In other words, about 11.9% of the Ascension [2]. 5% more than I promised at the beginning of the article!
there's more to it .

It is reasonable to assume that the speed increase lies in load_fast reading of the local scope, while Load_global examines the global scope first before examining the built-in scope. In the example function above, isinstance, dict, and list are all in the built-in namespace.

But there's more. Not only can we use Load_fast to skip redundant lookups, it is also a different type of lookup.

The C code snippet above gives the Load_global code, the following is Load_fast:

Case Load_fast:
 pyobject *value = Fastlocal[oparg];
 if (value = = NULL) {
  format_exc_check_arg (pyexc_unboundlocalerror,
        unboundlocal_error_msg,
        pytuple_ GetItem (Co->co_varnames, Oparg));
  goto error;
 }
 Py_incref (value);
 PUSH (value);
 Fast_dispatch ()

We get local values by indexing an array. Although not directly, Oparg is just an index of that array.
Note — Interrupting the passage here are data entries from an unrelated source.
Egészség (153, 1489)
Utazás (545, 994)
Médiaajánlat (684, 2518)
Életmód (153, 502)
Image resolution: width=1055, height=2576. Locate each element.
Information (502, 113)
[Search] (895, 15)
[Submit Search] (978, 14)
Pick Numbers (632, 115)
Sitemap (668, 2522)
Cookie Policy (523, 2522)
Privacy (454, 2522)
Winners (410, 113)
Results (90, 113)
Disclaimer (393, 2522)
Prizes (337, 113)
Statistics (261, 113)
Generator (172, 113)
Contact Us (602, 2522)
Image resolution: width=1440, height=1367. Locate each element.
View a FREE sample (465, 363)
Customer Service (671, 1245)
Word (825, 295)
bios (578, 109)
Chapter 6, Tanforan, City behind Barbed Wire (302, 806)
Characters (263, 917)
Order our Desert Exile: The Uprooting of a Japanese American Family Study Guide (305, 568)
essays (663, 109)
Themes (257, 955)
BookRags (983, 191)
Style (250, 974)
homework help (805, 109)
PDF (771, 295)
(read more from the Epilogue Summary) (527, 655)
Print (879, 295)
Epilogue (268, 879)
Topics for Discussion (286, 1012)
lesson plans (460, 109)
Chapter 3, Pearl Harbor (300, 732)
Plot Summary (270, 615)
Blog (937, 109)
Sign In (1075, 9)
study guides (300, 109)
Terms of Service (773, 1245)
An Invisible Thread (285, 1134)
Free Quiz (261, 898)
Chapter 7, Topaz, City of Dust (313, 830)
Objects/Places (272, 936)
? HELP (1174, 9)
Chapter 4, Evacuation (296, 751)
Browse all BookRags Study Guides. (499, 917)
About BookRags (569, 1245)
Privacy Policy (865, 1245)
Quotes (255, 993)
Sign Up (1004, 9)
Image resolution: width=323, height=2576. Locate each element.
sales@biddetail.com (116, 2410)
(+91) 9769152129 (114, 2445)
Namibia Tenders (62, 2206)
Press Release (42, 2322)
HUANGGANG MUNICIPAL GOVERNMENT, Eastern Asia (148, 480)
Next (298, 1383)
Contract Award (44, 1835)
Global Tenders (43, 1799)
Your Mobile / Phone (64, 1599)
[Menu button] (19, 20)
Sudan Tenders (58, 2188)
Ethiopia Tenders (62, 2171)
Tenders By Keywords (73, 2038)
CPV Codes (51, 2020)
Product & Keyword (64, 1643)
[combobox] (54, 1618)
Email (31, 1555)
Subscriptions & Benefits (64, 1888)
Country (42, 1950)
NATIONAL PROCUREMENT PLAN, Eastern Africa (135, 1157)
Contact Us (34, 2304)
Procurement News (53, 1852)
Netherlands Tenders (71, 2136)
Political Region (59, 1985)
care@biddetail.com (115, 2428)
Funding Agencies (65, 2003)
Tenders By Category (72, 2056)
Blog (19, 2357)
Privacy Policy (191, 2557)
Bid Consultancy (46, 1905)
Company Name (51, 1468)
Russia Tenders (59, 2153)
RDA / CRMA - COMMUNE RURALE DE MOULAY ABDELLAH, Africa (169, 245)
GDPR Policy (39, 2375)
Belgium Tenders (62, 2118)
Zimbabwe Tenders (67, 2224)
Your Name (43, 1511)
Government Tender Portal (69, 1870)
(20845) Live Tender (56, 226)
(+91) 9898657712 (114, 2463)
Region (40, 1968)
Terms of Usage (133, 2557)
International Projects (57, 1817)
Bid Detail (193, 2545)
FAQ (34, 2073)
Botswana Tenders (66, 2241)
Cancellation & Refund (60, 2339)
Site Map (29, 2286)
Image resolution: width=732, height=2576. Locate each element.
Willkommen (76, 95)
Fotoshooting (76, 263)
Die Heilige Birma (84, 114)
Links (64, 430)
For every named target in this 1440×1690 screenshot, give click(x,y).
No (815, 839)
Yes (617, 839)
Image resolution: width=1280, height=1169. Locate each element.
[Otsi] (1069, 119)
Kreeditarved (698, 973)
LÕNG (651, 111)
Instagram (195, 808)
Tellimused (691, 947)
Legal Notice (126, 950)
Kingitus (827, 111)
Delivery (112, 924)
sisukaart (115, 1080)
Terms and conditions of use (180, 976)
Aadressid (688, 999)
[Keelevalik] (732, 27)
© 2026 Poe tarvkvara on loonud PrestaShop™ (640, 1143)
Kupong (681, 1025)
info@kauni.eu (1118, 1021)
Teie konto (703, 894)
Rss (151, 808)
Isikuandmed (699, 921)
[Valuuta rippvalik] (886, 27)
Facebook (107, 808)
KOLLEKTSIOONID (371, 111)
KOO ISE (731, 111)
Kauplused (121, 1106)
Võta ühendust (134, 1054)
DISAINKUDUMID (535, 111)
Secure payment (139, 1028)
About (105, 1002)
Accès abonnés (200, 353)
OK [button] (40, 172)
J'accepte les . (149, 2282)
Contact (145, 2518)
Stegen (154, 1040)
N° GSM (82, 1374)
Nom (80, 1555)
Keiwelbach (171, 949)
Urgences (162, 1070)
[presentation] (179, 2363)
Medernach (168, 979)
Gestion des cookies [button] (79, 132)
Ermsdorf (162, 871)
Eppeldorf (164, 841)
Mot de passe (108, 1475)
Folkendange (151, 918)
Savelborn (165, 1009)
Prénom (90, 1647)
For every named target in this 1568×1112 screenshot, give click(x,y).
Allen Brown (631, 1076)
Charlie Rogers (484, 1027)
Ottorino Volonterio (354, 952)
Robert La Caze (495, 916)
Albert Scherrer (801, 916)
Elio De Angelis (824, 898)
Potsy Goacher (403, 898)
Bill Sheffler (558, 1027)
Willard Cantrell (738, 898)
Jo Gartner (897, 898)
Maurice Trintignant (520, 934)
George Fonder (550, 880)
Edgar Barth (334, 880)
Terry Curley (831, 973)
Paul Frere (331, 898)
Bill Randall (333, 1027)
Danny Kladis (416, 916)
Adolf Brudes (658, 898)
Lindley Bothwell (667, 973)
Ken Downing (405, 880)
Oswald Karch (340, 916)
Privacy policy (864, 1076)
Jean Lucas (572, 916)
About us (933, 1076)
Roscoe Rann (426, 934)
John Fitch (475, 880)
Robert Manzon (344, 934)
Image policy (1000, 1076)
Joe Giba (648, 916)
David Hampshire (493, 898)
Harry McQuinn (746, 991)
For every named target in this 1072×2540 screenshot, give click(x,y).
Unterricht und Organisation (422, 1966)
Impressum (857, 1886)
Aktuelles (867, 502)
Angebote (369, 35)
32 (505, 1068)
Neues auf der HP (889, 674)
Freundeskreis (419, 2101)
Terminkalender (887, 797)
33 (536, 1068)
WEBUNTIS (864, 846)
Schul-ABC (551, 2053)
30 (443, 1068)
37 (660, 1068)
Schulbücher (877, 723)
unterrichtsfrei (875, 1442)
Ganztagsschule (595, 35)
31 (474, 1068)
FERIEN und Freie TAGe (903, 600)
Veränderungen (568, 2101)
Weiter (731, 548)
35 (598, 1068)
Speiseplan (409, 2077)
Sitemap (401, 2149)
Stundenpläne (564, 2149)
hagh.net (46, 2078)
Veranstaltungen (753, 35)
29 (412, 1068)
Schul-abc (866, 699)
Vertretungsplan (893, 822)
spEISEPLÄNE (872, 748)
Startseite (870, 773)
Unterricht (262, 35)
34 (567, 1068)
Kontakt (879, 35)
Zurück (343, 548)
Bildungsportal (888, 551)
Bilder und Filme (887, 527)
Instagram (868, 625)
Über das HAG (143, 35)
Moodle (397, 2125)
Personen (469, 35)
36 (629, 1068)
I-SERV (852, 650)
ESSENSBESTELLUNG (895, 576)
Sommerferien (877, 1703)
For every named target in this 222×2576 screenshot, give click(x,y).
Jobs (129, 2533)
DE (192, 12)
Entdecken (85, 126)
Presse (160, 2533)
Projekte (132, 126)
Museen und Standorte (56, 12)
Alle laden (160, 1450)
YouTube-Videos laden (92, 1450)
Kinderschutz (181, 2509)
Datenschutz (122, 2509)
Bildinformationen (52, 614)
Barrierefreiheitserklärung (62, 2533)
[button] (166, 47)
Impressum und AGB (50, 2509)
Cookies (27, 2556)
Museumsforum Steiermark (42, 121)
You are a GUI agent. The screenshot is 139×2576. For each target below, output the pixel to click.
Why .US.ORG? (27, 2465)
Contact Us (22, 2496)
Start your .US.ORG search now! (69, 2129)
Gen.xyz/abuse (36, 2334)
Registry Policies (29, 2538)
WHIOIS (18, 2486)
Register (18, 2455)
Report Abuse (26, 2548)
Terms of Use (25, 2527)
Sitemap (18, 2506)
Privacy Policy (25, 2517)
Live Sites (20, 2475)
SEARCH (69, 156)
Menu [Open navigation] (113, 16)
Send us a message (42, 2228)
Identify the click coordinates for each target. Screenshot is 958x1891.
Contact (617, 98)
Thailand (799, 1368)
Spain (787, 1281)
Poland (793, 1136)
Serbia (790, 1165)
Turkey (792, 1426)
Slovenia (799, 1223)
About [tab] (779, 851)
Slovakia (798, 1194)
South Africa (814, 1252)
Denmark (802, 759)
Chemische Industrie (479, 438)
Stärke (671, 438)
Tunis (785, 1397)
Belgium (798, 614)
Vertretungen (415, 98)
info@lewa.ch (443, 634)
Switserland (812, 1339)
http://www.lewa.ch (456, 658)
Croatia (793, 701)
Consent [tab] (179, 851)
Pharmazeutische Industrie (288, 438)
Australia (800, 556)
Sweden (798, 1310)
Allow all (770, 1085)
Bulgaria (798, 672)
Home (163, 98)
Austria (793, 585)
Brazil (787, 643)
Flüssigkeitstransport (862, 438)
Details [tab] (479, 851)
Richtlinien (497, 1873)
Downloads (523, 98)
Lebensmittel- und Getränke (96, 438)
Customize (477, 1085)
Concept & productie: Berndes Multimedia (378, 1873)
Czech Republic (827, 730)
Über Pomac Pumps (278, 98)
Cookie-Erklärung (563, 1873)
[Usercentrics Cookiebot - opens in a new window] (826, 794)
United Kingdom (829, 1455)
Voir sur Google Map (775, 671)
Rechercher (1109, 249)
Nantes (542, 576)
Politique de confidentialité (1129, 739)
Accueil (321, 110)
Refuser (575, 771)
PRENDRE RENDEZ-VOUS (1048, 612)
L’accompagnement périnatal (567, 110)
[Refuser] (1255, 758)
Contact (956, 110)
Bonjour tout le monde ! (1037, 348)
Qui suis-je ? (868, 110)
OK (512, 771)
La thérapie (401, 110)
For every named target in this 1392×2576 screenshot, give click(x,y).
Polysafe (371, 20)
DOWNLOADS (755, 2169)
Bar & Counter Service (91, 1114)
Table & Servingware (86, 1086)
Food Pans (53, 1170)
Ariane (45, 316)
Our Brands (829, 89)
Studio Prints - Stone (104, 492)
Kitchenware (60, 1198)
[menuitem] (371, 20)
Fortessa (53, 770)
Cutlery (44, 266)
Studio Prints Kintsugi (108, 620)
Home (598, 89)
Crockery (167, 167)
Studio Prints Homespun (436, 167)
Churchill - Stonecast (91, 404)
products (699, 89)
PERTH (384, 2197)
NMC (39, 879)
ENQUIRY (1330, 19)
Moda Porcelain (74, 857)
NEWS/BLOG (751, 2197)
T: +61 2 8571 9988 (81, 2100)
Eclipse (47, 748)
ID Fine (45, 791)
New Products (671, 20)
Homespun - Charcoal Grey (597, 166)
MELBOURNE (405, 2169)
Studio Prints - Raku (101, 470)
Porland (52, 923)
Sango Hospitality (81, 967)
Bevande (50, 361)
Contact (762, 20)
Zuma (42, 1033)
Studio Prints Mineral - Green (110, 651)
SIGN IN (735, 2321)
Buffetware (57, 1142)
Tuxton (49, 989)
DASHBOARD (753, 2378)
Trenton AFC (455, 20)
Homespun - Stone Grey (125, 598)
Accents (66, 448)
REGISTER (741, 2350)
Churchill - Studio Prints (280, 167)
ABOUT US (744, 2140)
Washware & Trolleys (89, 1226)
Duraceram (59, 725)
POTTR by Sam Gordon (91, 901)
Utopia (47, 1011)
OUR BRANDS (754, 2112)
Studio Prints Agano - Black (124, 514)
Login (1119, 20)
It sounds reasonable now. Our first version of Not_list_or_dict has 4 queries, each of which is located in the built-in namespace, which is queried only after the global namespace is looked up. This is the query operation of the 8 dictionary keys. By contrast, in the second edition of Not_list_or_dict, the direct index of the C array was 4 times, with the bottom all using Load_fast. That's why local queries are faster.
Summarize

Now, the next time you see this example in someone else's code, you'll understand.

Finally, do not perform such optimizations in specific applications unless you really need to. And most of the time you don't need to do it. But if the time comes, you need to squeeze out the last bit of performance, you need to understand this.
footnotes

[1] Note that in order to be easier to read, I removed some of the performance optimizations in the above code. The real code is a little bit complicated.

[2] The example function does not actually do anything worthwhile or IO, and most of it is limited by the Python VM cycle.

Contact Us

The content source of this page is from Internet, which doesn't represent Alibaba Cloud's opinion; products and services mentioned on that page don't have any relationship with Alibaba Cloud. If the content of the page makes you feel confusing, please write us an email, we will handle the problem within 5 days after receiving your email.

If you find any instances of plagiarism from the community, please send an email to: info-contact@alibabacloud.com and provide relevant evidence. A staff member will contact you within 5 working days.

A Free Trial That Lets You Build Big!

Start building with 50+ products and up to 12 months usage for Elastic Compute Service

  • Sales Support

    1 on 1 presale consultation

  • After-Sales Support

    24/7 Technical Support 6 Free Tickets per Quarter Faster Response

  • Alibaba Cloud offers highly flexible support services tailored to meet your exact needs.